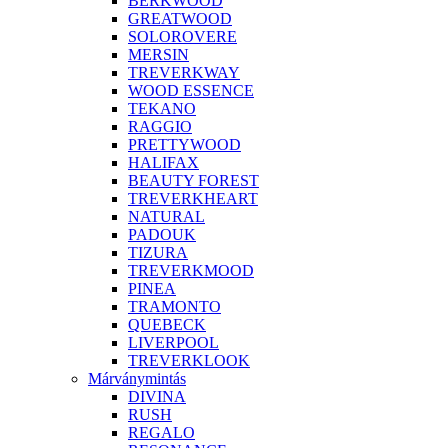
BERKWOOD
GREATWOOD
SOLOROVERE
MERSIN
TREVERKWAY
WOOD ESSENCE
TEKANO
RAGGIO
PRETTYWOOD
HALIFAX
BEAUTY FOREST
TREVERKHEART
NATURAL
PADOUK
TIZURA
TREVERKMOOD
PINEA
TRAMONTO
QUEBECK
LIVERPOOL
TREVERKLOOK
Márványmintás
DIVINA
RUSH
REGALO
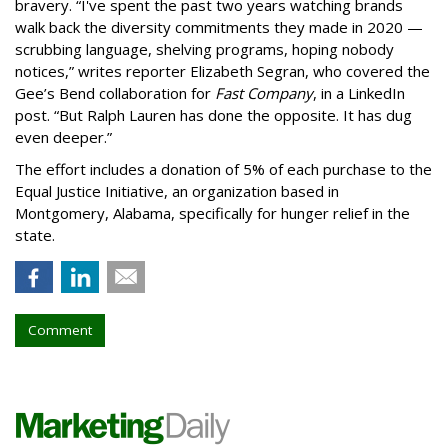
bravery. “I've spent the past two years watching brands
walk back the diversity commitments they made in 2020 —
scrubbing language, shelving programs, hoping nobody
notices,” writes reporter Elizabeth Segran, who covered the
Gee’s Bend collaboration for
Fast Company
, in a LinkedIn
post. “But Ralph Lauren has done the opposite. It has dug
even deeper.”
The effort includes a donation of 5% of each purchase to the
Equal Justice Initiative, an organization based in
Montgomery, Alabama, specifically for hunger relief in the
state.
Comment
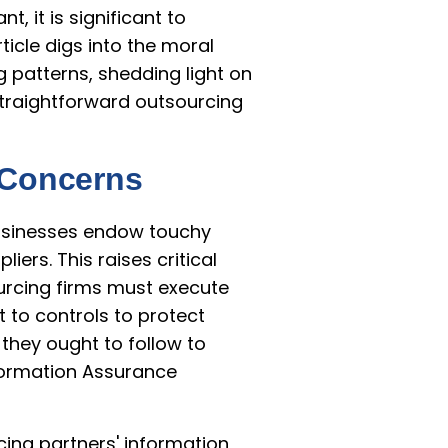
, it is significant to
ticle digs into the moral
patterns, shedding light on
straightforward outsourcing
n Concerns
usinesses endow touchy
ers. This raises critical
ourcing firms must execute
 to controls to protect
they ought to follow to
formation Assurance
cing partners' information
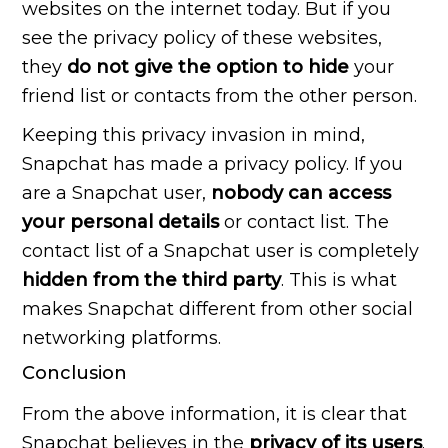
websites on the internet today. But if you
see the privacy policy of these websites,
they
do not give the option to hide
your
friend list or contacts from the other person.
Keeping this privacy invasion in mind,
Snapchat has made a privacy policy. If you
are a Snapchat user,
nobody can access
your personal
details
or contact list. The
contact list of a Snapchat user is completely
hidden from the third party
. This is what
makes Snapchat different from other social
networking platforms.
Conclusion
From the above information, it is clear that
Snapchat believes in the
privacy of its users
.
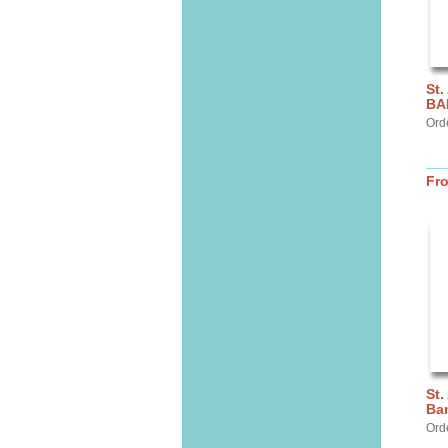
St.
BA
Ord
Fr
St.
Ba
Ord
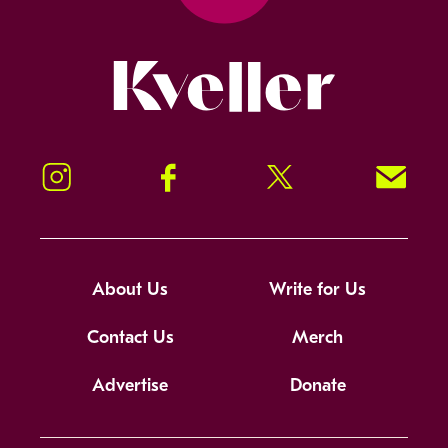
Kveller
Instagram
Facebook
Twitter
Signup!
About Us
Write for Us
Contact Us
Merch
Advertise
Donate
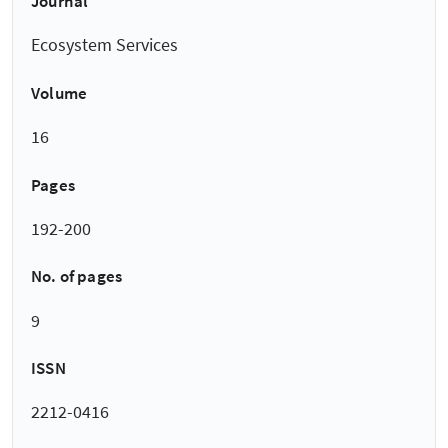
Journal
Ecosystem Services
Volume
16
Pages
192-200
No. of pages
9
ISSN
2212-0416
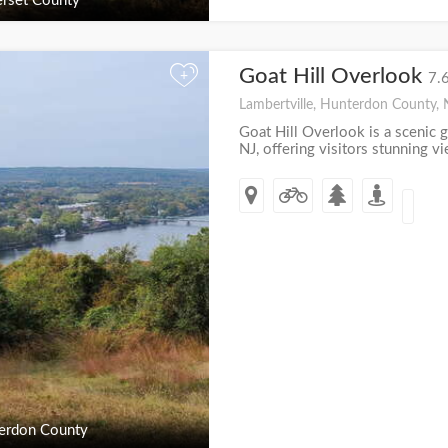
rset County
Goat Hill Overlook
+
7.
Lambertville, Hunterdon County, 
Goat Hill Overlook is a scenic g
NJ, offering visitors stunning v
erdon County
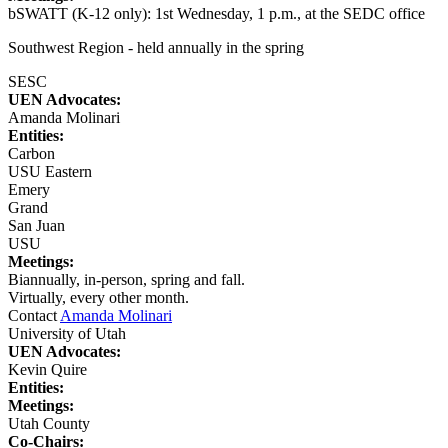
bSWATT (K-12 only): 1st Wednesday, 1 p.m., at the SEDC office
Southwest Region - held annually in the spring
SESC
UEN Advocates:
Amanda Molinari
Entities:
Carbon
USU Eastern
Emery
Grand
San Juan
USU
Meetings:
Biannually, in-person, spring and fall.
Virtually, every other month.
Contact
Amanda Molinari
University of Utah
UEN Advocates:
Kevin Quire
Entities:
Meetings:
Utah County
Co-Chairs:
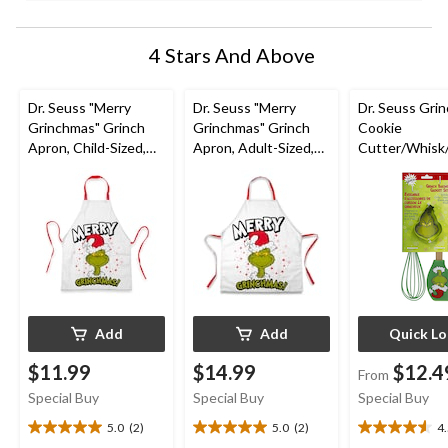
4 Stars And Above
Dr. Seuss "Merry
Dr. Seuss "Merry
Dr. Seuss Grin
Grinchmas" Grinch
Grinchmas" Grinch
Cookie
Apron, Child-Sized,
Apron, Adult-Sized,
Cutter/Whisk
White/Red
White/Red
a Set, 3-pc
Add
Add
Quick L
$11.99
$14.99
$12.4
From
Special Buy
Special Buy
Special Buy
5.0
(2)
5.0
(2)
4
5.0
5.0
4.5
━━━
Set the preceding data down again word for word, omitting images.

> **Result for this exercise**:
BERKWOOD
GREATWOOD
SOLOROVERE
MERSIN
TREVERKWAY
WOOD ESSENCE
TEKANO
RAGGIO
PRETTYWOOD
HALIFAX
BEAUTY FOREST
TREVERKHEART
NATURAL
PADOUK
TIZURA
TREVERKMOOD
PINEA
TRAMONTO
QUEBECK
LIVERPOOL
TREVERKLOOK
Márványmintás
DIVINA
RUSH
REGALO
bravery. “I've spent the past two years watching brands
walk back the diversity commitments they made in 2020 —
scrubbing language, shelving programs, hoping nobody
notices,” writes reporter Elizabeth Segran, who covered the
Gee’s Bend collaboration for
Fast Company
, in a LinkedIn
post. “But Ralph Lauren has done the opposite. It has dug
even deeper.”
The effort includes a donation of 5% of each purchase to the
Equal Justice Initiative, an organization based in
Montgomery, Alabama, specifically for hunger relief in the
state.
Comment
, it is significant to
ticle digs into the moral
patterns, shedding light on
straightforward outsourcing
n Concerns
usinesses endow touchy
ers. This raises critical
ourcing firms must execute
 to controls to protect
they ought to follow to
formation Assurance
cing partners' information
websites on the internet today. But if you
see the privacy policy of these websites,
they
do not give the option to hide
your
friend list or contacts from the other person.
Keeping this privacy invasion in mind,
Snapchat has made a privacy policy. If you
are a Snapchat user,
nobody can access
your personal
details
or contact list. The
contact list of a Snapchat user is completely
hidden from the third party
. This is what
makes Snapchat different from other social
networking platforms.
Conclusion
From the above information, it is clear that
Snapchat believes in the
privacy of its users
.
St.
BA
Ord
Fr
St.
Ba
Ord
Kveller
Instagram
Facebook
Twitter
Signup!
About Us
Write for Us
Contact Us
Merch
Advertise
Donate
Journal
Ecosystem Services
Volume
16
Pages
192-200
No. of pages
9
ISSN
2212-0416
rset County
Goat Hill Overlook
+
7.
Lambertville, Hunterdon County, 
Goat Hill Overlook is a scenic g
NJ, offering visitors stunning v
erdon County
bSWATT (K-12 only): 1st Wednesday, 1 p.m., at the SEDC office
Southwest Region - held annually in the spring
SESC
UEN Advocates:
Amanda Molinari
Entities:
Carbon
USU Eastern
Emery
Grand
San Juan
USU
Meetings:
Biannually, in-person, spring and fall.
Virtually, every other month.
Contact
Amanda Molinari
University of Utah
UEN Advocates:
Kevin Quire
Entities:
Meetings:
Utah County
Co-Chairs:
4 Stars And Above
Dr. Seuss "Merry
Dr. Seuss "Merry
Dr. Seuss Grin
Grinchmas" Grinch
Grinchmas" Grinch
Cookie
Apron, Child-Sized,
Apron, Adult-Sized,
Cutter/Whisk
White/Red
White/Red
a Set, 3-pc
Add
Add
Quick L
$11.99
$14.99
$12.4
From
Special Buy
Special Buy
Special Buy
5.0
(2)
5.0
(2)
4
5.0
5.0
4.5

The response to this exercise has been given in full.